Я встречу их на пороге. Душа останется с Вами, они получат бездыханное тело.
Прощайте!
Смерть Бога исторгла стон из глубины каждой живой души, но и этот стон не мог быть таким жалобным, таким мучительным, как тот, которым я оплакиваю гибель нашей любви.
Прощайте! Прощайте! Прощайте!
XXVI
Ваша пустая келья! Ваше письмо, мокрое от слез!.. Ваше последнее прости!..
Я опоздала на полчаса.
Но если Вы еще не произнесли обета!
Господи! Господи! Дай мне сил!
О голубка, голубка, если бы у меня были твои крылья, пусть даже перебитые!..
XXVII
(Обрывок письма, найденный в архивах монастыря урсулинок в Монтольё; начало письма отсутствует).
… На рассвете я покинула деревню Камон, где, как я говорила Вам, дорогая матушка-настоятельница, он, скорее всего, побывал днем.
Я расспрашивала о нем семью бедного покалеченного плотника, и узнала бы его по описанию, если бы мое сердце не сказало мне еще раньше, что это был он.
Впрочем, слова, произнесенные им перед уходом («Вот вы успокоились: молитесь об утешившем вас»), могли исходить только из этой скорбящей и готовой предаться Богу души.
Я черпала силы в надежде встретиться с ним; если бы я наняла лошадь или повозку, мне пришлось бы в объезд добираться до этого домика, белой точкой видневшегося рядом с темным и громадным монастырем камальдулов, из которого, хоть он и был в трех льё птичьего полета, доносился на крыльях ветра звон колоколов.
Выходя из деревни, я отпустила голубку: бедная малютка совершила один из самых долгих своих перелетов, около двухсот шагов, направляясь к домику, который я пожирала взглядом. Сомнений не было; близость цели ей, как и мне, придавала сил.

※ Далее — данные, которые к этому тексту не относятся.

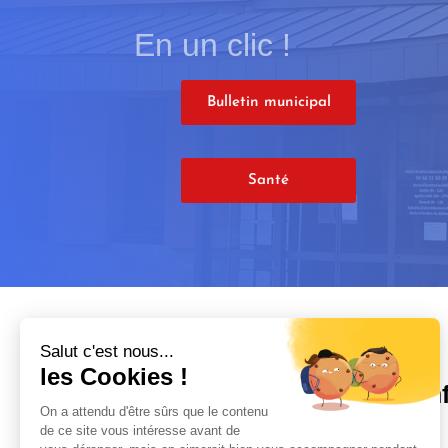
En un clic !
Bulletin municipal
Santé
Salut c'est nous...
les Cookies !
In
On a attendu d'être sûrs que le contenu
de ce site vous intéresse avant de
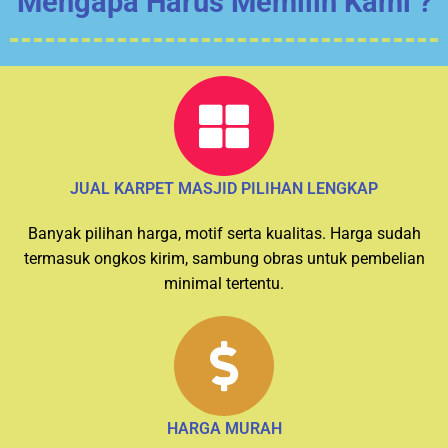
Mengapa Harus Memilih Kami ?
JUAL KARPET MASJID PILIHAN LENGKAP
Banyak pilihan harga, motif serta kualitas. Harga sudah
termasuk ongkos kirim, sambung obras untuk pembelian
minimal tertentu.
HARGA MURAH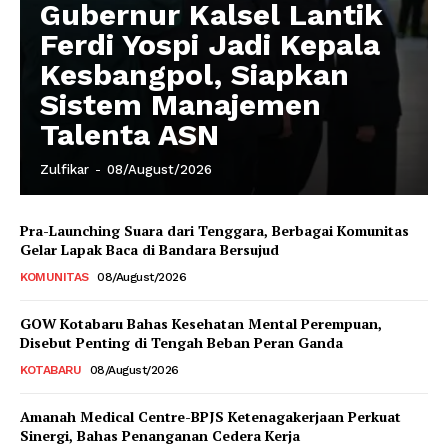
Gubernur Kalsel Lantik
Ferdi Yospi Jadi Kepala
Kesbangpol, Siapkan
Sistem Manajemen
Talenta ASN
Zulfikar
-
08/August/2026
Pra-Launching Suara dari Tenggara, Berbagai Komunitas
Gelar Lapak Baca di Bandara Bersujud
KOMUNITAS
08/August/2026
GOW Kotabaru Bahas Kesehatan Mental Perempuan,
Disebut Penting di Tengah Beban Peran Ganda
KOTABARU
08/August/2026
Amanah Medical Centre-BPJS Ketenagakerjaan Perkuat
Sinergi, Bahas Penanganan Cedera Kerja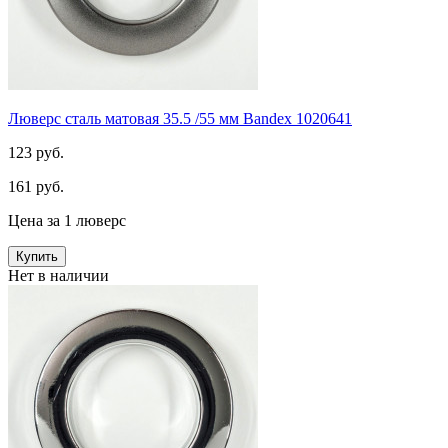
Люверс сталь матовая 35.5 /55 мм Bandex 1020641
123 руб.
161 руб.
Цена за 1 люверс
Купить
Нет в наличии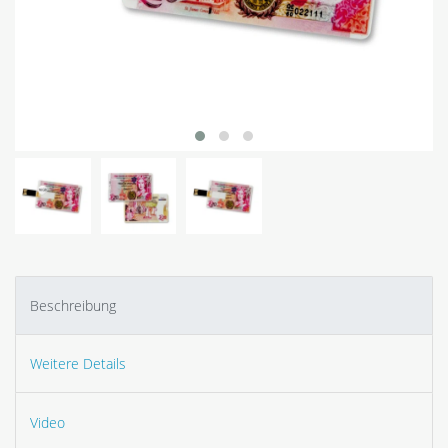
Beschreibung
Weitere Details
Video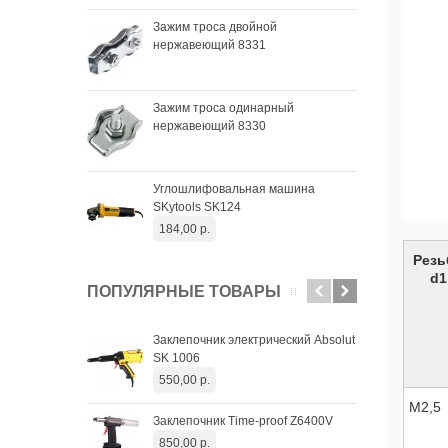
Чаш
Зажим троса двойной
SKyt
нержавеющий 8331
33,
Чаш
Зажим троса одинарный
SKyt
нержавеющий 8330
34,
Чаш
Углошлифовальная машина
SKyt
SKytools SK124
29,
184,00 р.
Резь
d1
ПОПУЛЯРНЫЕ ТОВАРЫ
Заклепочник электрический Absolut
Зак
SK 1006
Pro
550,00 р.
2 8
М2,5
Заклепочник Time-proof Z6400V
Апп
SW 
850,00 р.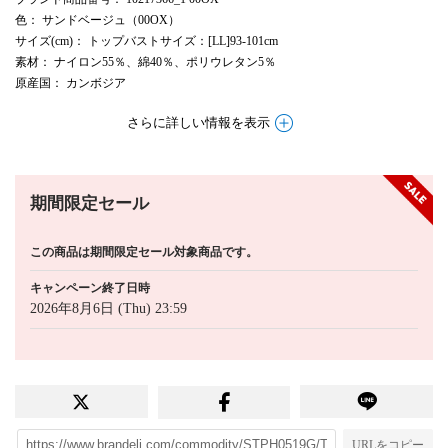
色
： サンドベージュ（00OX）
サイズ(cm)
： トップバストサイズ：[LL]93-101cm
素材
： ナイロン55％、綿40％、ポリウレタン5％
原産国
： カンボジア
さらに詳しい情報を表示
期間限定セール
この商品は期間限定セール対象商品です。
キャンペーン終了日時
2026年8月6日 (Thu) 23:59
URLをコピー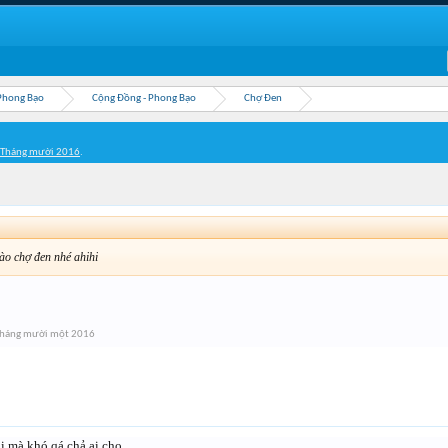
Phong Bạo
Cộng Đồng - Phong Bạo
Chợ Đen
 Tháng mười 2016
.
ào chợ đen nhé ahihi
Tháng mười một 2016
i mà khó qá chả ai cho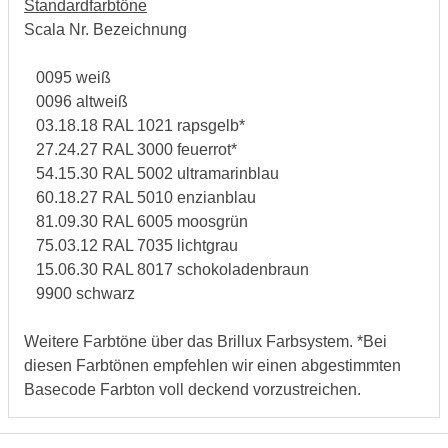
Standardfarbtöne
Scala Nr. Bezeichnung
0095 weiß
0096 altweiß
03.18.18 RAL 1021 rapsgelb*
27.24.27 RAL 3000 feuerrot*
54.15.30 RAL 5002 ultramarinblau
60.18.27 RAL 5010 enzianblau
81.09.30 RAL 6005 moosgrün
75.03.12 RAL 7035 lichtgrau
15.06.30 RAL 8017 schokoladenbraun
9900 schwarz
Weitere Farbtöne über das Brillux Farbsystem. *Bei
diesen Farbtönen empfehlen wir einen abgestimmten
Basecode Farbton voll deckend vorzustreichen.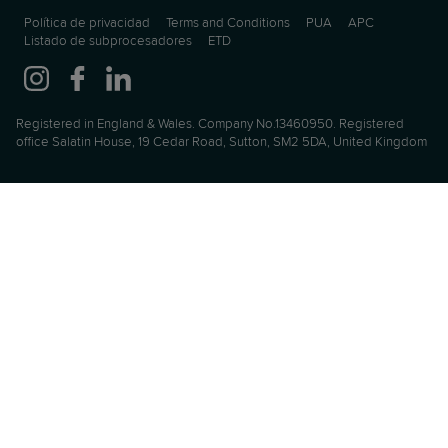
Política de privacidad
Terms and Conditions
PUA
APC
Listado de subprocesadores
ETD
Registered in England & Wales. Company No.13460950. Registered
office Salatin House, 19 Cedar Road, Sutton, SM2 5DA, United Kingdom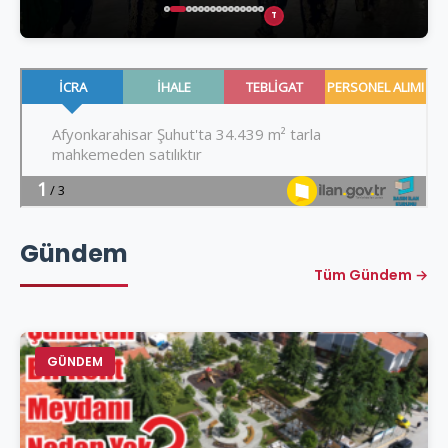
T
Gündem
Tüm Gündem →
GÜNDEM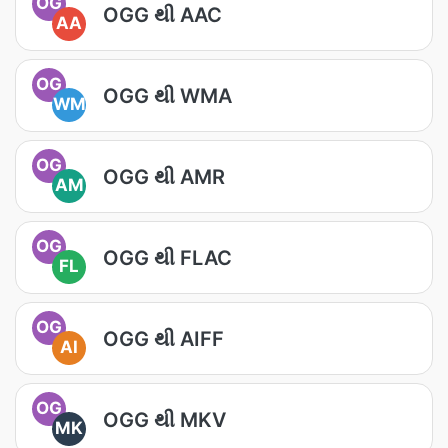
OG
OGG થી AAC
AA
OG
OGG થી WMA
WM
OG
OGG થી AMR
AM
OG
OGG થી FLAC
FL
OG
OGG થી AIFF
AI
OG
OGG થી MKV
MK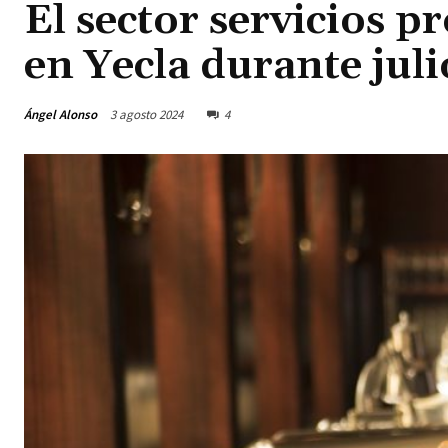
El sector servicios p
en Yecla durante juli
Ángel Alonso
3 agosto 2024
4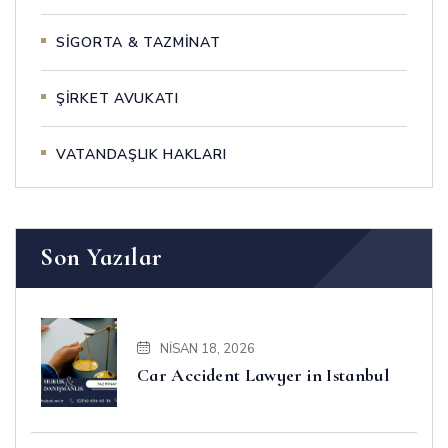
SİGORTA & TAZMİNAT
ŞİRKET AVUKATI
VATANDAŞLIK HAKLARI
Son Yazılar
NISAN 18, 2026
Car Accident Lawyer in Istanbul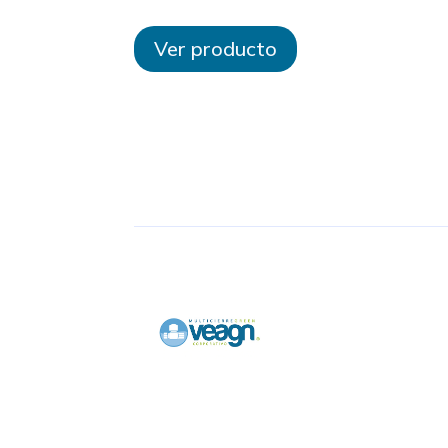
Ver producto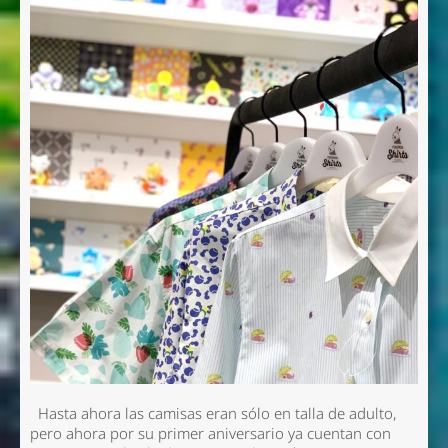
Hasta ahora las camisas eran sólo en talla de adulto,
pero ahora por su primer aniversario ya cuentan con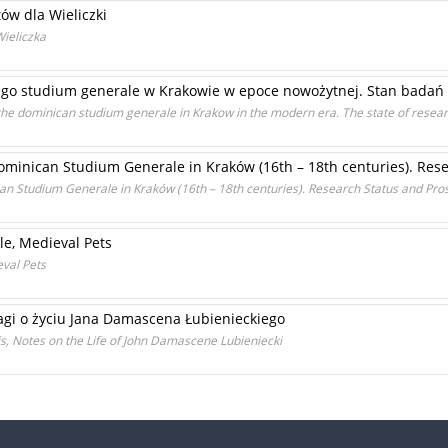
w dla Wieliczki
Wieliczka
iego studium generale w Krakowie w epoce nowożytnej. Stan badań
f the dominican studium generale in Krakow in the modern era. The state of rese
Dominican Studium Generale in Kraków (16th – 18th centuries). Res
can Studium Generale in Kraków (16th – 18th centuries). Research Status and Pro
le, Medieval Pets
val Pets
wagi o życiu Jana Damascena Łubienieckiego
s, Notes on the Life of John Damascene Lubieniecki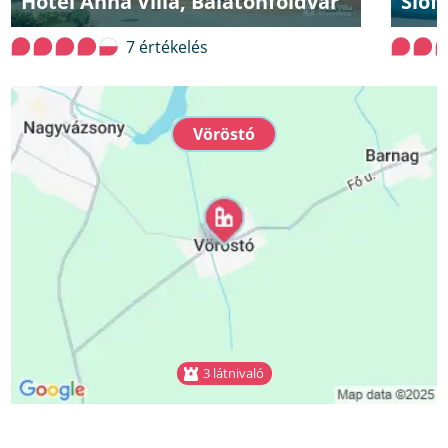
Hotel Anna Villa, Balatonföldvár
Sióf
7 értékelés
Vöröstó
3 látnivaló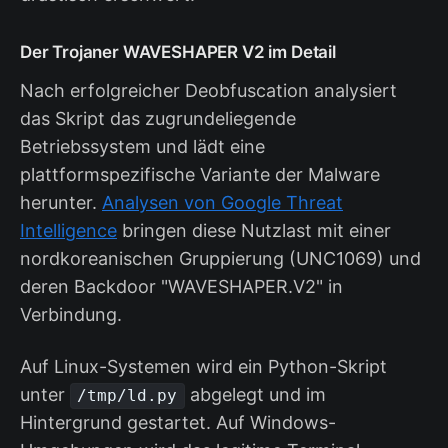
Der Trojaner WAVESHAPER V2 im Detail
Nach erfolgreicher Deobfuscation analysiert
das Skript das zugrundeliegende
Betriebssystem und lädt eine
plattformspezifische Variante der Malware
herunter.
Analysen von Google Threat
Intelligence
bringen diese Nutzlast mit einer
nordkoreanischen Gruppierung (UNC1069) und
deren Backdoor "WAVESHAPER.V2" in
Verbindung.
Auf Linux-Systemen wird ein Python-Skript
unter
abgelegt und im
/tmp/ld.py
Hintergrund gestartet. Auf Windows-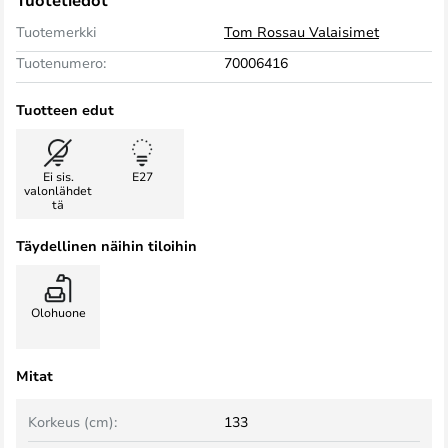
Tuotetiedot
Tuotemerkki
Tom Rossau Valaisimet
Tuotenumero:
70006416
Tuotteen edut
Ei sis.
E27
valonlähdet
tä
Täydellinen näihin tiloihin
Olohuone
Mitat
Korkeus (cm):
133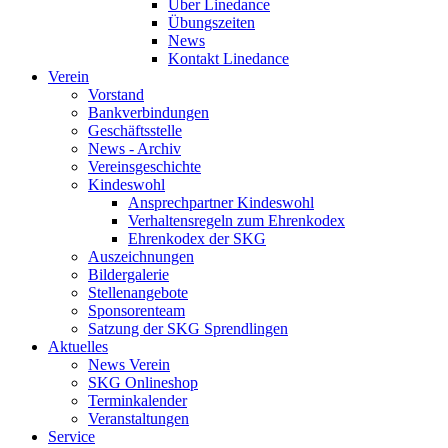
Über Linedance
Übungszeiten
News
Kontakt Linedance
Verein
Vorstand
Bankverbindungen
Geschäftsstelle
News - Archiv
Vereinsgeschichte
Kindeswohl
Ansprechpartner Kindeswohl
Verhaltensregeln zum Ehrenkodex
Ehrenkodex der SKG
Auszeichnungen
Bildergalerie
Stellenangebote
Sponsorenteam
Satzung der SKG Sprendlingen
Aktuelles
News Verein
SKG Onlineshop
Terminkalender
Veranstaltungen
Service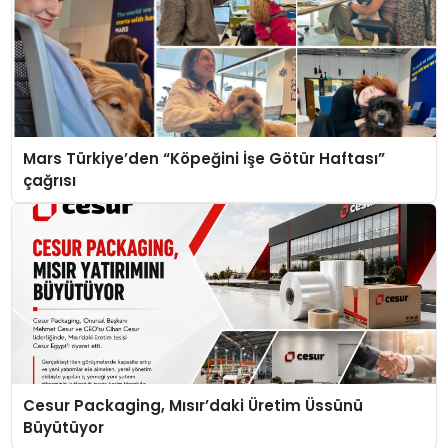
Mars Türkiye’den “Köpeğini İşe Götür Haftası”
çağrısı
Cesur Packaging, Mısır’daki Üretim Üssünü
Büyütüyor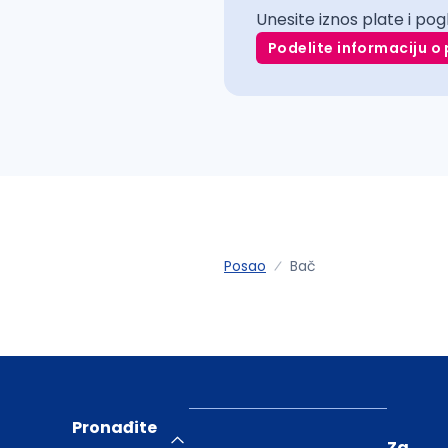
Unesite iznos plate i pog
Podelite informaciju o 
Posao
Bač
Pronađite
Za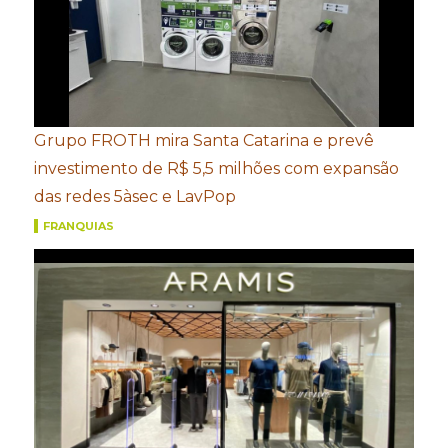
Grupo FROTH mira Santa Catarina e prevê
investimento de R$ 5,5 milhões com expansão
das redes 5àsec e LavPop
FRANQUIAS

К несчастью, дороги не было: пришлось идти по склону горы, изрезанному ручьями и оврагами, поросшему лесом, в который я не решалась входить из страха заблудиться.
Я шла без остановки три часа, но из-за того, что шла в обход, продвинулась всего на два льё.
Часто я переставала видеть домик и, не будь со мной моей милой голубки, сбилась бы с пути. Я подбрасывала ее в воздух и шла в направлении, указанном ее полетом.
Наконец мне показалось, что дорога стала менее трудной. Я слышала, как в деревушке пробило восемь; не знаю почему, но звон этих часов был печален, и у меня сжалось сердце. Казалось, каждый удар, пролетая мимо на бронзовых крыльях, говорил мне: «Спеши! Спеши!»
Я спешила, и вскоре смогла рассмотреть маленький домик. Приближаясь, я узнавала его по описанию: окно, из которого он видел, как восходит солнце; затенявший окно жасмин, который издалека казался мне зеленой завесой.
На мгновение мне показалось, что он стоит у окна, и я с криком протянула руки к этому то ли видению, то ли человеку.
Увы! До него было больше четверти льё: он не увидел и не услышал меня.
Колокола в монастыре все еще звонили, я невольно вспомнила непрекращавшийся ночной звон перед моим пострижением, и ужасное подозрение пронизало мне мозг и сердце: это по моему любимому звонят колокола.
Но, качая головой, я говорила себе: «Нет, нет, нет!»
Я продолжала идти, и вскоре увидела длинный ряд монахов; эта процессия двигалась по направлению к маленькому белому домику, а затем повернула к монастырю.